→ Instructions for the task
Could you set down every record below exactly as it appears?

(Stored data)
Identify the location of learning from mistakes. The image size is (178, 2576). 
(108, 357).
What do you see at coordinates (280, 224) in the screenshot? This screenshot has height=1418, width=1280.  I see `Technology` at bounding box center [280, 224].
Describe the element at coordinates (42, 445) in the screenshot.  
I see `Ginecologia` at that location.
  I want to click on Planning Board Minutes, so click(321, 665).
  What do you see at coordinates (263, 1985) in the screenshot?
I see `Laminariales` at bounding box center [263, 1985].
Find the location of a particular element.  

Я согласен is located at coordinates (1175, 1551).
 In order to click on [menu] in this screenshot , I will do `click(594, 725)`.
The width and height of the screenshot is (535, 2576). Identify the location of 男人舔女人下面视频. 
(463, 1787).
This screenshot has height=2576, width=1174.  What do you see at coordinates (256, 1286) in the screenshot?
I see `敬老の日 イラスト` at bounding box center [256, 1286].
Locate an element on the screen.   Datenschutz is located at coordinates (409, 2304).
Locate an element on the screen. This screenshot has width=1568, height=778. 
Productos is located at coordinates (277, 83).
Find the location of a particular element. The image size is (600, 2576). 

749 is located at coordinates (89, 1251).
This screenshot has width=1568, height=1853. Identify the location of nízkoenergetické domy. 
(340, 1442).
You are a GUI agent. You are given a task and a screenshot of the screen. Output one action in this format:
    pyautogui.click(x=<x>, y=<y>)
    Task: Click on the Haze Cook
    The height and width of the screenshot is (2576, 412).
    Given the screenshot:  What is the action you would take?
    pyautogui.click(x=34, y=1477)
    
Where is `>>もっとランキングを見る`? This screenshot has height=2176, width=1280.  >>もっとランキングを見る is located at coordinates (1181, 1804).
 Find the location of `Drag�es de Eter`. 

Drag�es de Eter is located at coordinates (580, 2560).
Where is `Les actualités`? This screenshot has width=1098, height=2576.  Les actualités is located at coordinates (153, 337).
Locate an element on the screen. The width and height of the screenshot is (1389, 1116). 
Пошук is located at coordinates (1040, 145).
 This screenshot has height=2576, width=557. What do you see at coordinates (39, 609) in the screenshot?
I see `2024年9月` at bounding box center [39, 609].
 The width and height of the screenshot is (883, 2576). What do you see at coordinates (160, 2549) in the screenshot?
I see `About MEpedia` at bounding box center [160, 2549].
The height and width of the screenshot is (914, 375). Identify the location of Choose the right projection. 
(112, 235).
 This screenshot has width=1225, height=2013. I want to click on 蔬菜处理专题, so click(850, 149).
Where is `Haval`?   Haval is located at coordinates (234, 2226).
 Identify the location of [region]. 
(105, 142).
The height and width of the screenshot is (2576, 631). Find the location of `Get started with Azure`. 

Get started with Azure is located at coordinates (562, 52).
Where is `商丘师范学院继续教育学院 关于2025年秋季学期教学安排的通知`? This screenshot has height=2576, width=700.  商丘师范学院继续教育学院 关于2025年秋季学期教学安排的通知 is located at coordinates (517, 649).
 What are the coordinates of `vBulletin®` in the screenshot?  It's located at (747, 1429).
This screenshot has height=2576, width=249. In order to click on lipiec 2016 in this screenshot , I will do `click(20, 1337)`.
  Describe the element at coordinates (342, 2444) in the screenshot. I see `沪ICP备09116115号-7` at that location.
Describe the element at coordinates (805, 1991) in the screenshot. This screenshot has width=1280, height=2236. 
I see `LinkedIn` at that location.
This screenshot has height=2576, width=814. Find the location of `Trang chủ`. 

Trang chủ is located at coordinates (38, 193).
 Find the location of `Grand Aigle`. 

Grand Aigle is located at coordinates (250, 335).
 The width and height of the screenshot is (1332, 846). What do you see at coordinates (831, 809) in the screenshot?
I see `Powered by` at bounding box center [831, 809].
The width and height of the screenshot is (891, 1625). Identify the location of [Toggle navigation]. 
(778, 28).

→ Solution to this problem
Identify the location of learning from mistakes. The image size is (178, 2576). 
(108, 357).
What do you see at coordinates (280, 224) in the screenshot? This screenshot has height=1418, width=1280.  I see `Technology` at bounding box center [280, 224].
Describe the element at coordinates (42, 445) in the screenshot.  
I see `Ginecologia` at that location.
  I want to click on Planning Board Minutes, so click(321, 665).
  What do you see at coordinates (263, 1985) in the screenshot?
I see `Laminariales` at bounding box center [263, 1985].
Find the location of a particular element.  

Я согласен is located at coordinates (1175, 1551).
 In order to click on [menu] in this screenshot , I will do `click(594, 725)`.
The width and height of the screenshot is (535, 2576). Identify the location of 男人舔女人下面视频. 
(463, 1787).
This screenshot has height=2576, width=1174.  What do you see at coordinates (256, 1286) in the screenshot?
I see `敬老の日 イラスト` at bounding box center [256, 1286].
Locate an element on the screen.   Datenschutz is located at coordinates (409, 2304).
Locate an element on the screen. This screenshot has width=1568, height=778. 
Productos is located at coordinates (277, 83).
Find the location of a particular element. The image size is (600, 2576). 

749 is located at coordinates (89, 1251).
This screenshot has width=1568, height=1853. Identify the location of nízkoenergetické domy. 
(340, 1442).
You are a GUI agent. You are given a task and a screenshot of the screen. Output one action in this format:
    pyautogui.click(x=<x>, y=<y>)
    Task: Click on the Haze Cook
    The height and width of the screenshot is (2576, 412).
    Given the screenshot:  What is the action you would take?
    pyautogui.click(x=34, y=1477)
    
Where is `>>もっとランキングを見る`? This screenshot has height=2176, width=1280.  >>もっとランキングを見る is located at coordinates (1181, 1804).
 Find the location of `Drag�es de Eter`. 

Drag�es de Eter is located at coordinates (580, 2560).
Where is `Les actualités`? This screenshot has width=1098, height=2576.  Les actualités is located at coordinates (153, 337).
Locate an element on the screen. The width and height of the screenshot is (1389, 1116). 
Пошук is located at coordinates (1040, 145).
 This screenshot has height=2576, width=557. What do you see at coordinates (39, 609) in the screenshot?
I see `2024年9月` at bounding box center [39, 609].
 The width and height of the screenshot is (883, 2576). What do you see at coordinates (160, 2549) in the screenshot?
I see `About MEpedia` at bounding box center [160, 2549].
The height and width of the screenshot is (914, 375). Identify the location of Choose the right projection. 
(112, 235).
 This screenshot has width=1225, height=2013. I want to click on 蔬菜处理专题, so click(850, 149).
Where is `Haval`?   Haval is located at coordinates (234, 2226).
 Identify the location of [region]. 
(105, 142).
The height and width of the screenshot is (2576, 631). Find the location of `Get started with Azure`. 

Get started with Azure is located at coordinates (562, 52).
Where is `商丘师范学院继续教育学院 关于2025年秋季学期教学安排的通知`? This screenshot has height=2576, width=700.  商丘师范学院继续教育学院 关于2025年秋季学期教学安排的通知 is located at coordinates (517, 649).
 What are the coordinates of `vBulletin®` in the screenshot?  It's located at (747, 1429).
This screenshot has height=2576, width=249. In order to click on lipiec 2016 in this screenshot , I will do `click(20, 1337)`.
  Describe the element at coordinates (342, 2444) in the screenshot. I see `沪ICP备09116115号-7` at that location.
Describe the element at coordinates (805, 1991) in the screenshot. This screenshot has width=1280, height=2236. 
I see `LinkedIn` at that location.
This screenshot has height=2576, width=814. Find the location of `Trang chủ`. 

Trang chủ is located at coordinates (38, 193).
 Find the location of `Grand Aigle`. 

Grand Aigle is located at coordinates (250, 335).
 The width and height of the screenshot is (1332, 846). What do you see at coordinates (831, 809) in the screenshot?
I see `Powered by` at bounding box center [831, 809].
The width and height of the screenshot is (891, 1625). Identify the location of [Toggle navigation]. 
(778, 28).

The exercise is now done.